*** Opening Task material ***

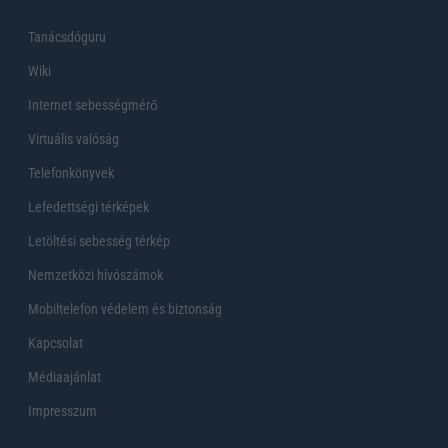
Tanácsdóguru
Wiki
Internet sebességmérő
Virtuális valóság
Telefonkönyvek
Lefedettségi térképek
Letöltési sebesség térkép
Nemzetközi hívószámok
Mobiltelefon védelem és biztonság
Kapcsolat
Médiaajánlat
Impresszum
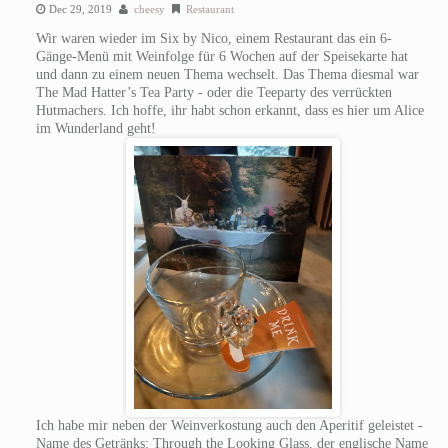
Dec 29, 2019
cheesy
Restaurant
Wir waren wieder im Six by Nico, einem Restaurant das ein 6-
Gänge-Menü mit Weinfolge für 6 Wochen auf der Speisekarte hat
und dann zu einem neuen Thema wechselt. Das Thema diesmal war
The Mad Hatter’s Tea Party - oder die Teeparty des verrückten
Hutmachers. Ich hoffe, ihr habt schon erkannt, dass es hier um Alice
im Wunderland geht!
Ich habe mir neben der Weinverkostung auch den Aperitif geleistet -
Name des Getränks: Through the Looking Glass, der englische Name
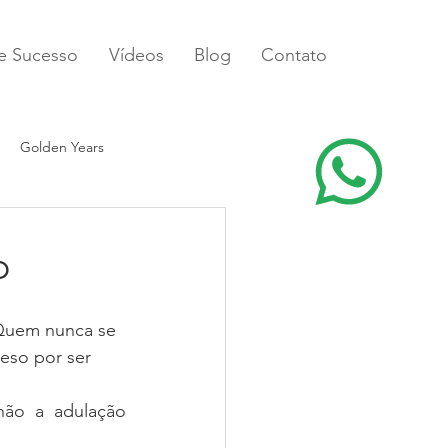
de Sucesso
Vídeos
Blog
Contato
Golden Years
o
 Quem nunca se 
eso por ser 
ão a adulação 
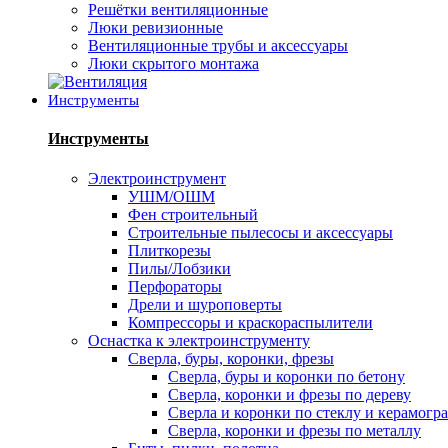
Решётки вентиляционные
Люки ревизионные
Вентиляционные трубы и аксессуары
Люки скрытого монтажа
Инструменты
Инструменты
Электроинструмент
УШМ/ОШМ
Фен строительный
Строительные пылесосы и аксессуары
Плиткорезы
Пилы/Лобзики
Перфораторы
Дрели и шуроповерты
Компрессоры и краскораспылители
Оснастка к электроинструменту
Сверла, буры, коронки, фрезы
Сверла, буры и коронки по бетону
Сверла, коронки и фрезы по дереву
Сверла и коронки по стеклу и керамогр
Сверла, коронки и фрезы по металлу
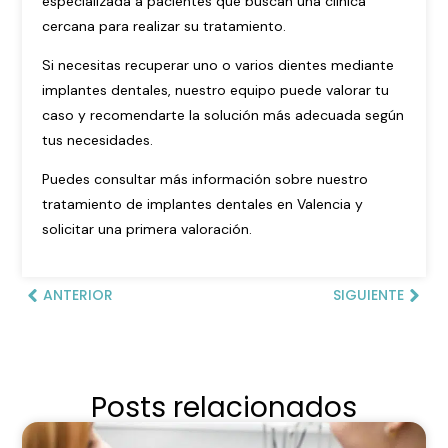
especializada a pacientes que buscan una clínica
cercana para realizar su tratamiento.
Si necesitas recuperar uno o varios dientes mediante
implantes dentales, nuestro equipo puede valorar tu
caso y recomendarte la solución más adecuada según
tus necesidades.
Puedes consultar más información sobre nuestro
tratamiento de
implantes dentales en Valencia
y
solicitar una primera valoración.
ANTERIOR
SIGUIENTE
Posts relacionados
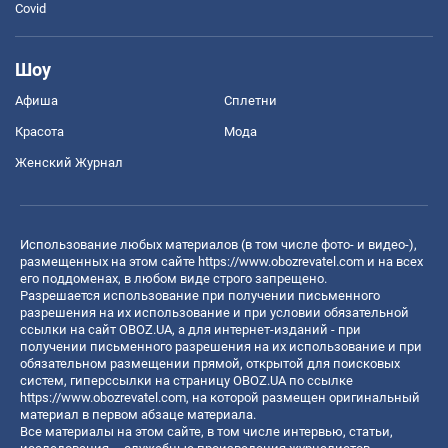
Covid
Шоу
Афиша
Сплетни
Красота
Мода
Женский Журнал
Использование любых материалов (в том числе фото- и видео-),
размещенных на этом сайте
https://www.obozrevatel.com
и на всех
его поддоменах, в любом виде строго запрещено.
Разрешается использование при получении письменного
разрешения на их использование и при условии обязательной
ссылки на сайт OBOZ.UA, а для интернет-изданий - при
получении письменного разрешения на их использование и при
обязательном размещении прямой, открытой для поисковых
систем, гиперссылки на страницу OBOZ.UA по ссылке
https://www.obozrevatel.com
, на которой размещен оригинальный
материал в первом абзаце материала.
Все материалы на этом сайте, в том числе интервью, статьи,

*** Closing Task material ***

### Your instructions
State the number of lines in the data that contain the word "разрешения", offering no other text.

### Solution below
2